TASK DETAILS: When the string "priority" appears in a line of the records, show the whole line.
--- DATA RECORDS Enclosed Below ---
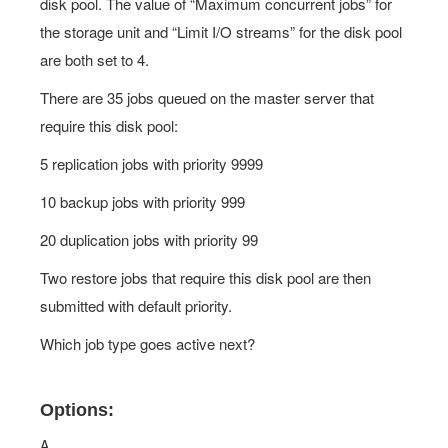
disk pool. The value of “Maximum concurrent jobs” for
the storage unit and “Limit I/O streams” for the disk pool
are both set to 4.
There are 35 jobs queued on the master server that
require this disk pool:
5 replication jobs with priority 9999
10 backup jobs with priority 999
20 duplication jobs with priority 99
Two restore jobs that require this disk pool are then
submitted with default priority.
Which job type goes active next?
Options:
A.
--- End of Enclosed DATA RECORDS ---
RESULT OF THE EXERCISE:
5 replication jobs with priority 9999
10 backup jobs with priority 999
20 duplication jobs with priority 99
submitted with default priority.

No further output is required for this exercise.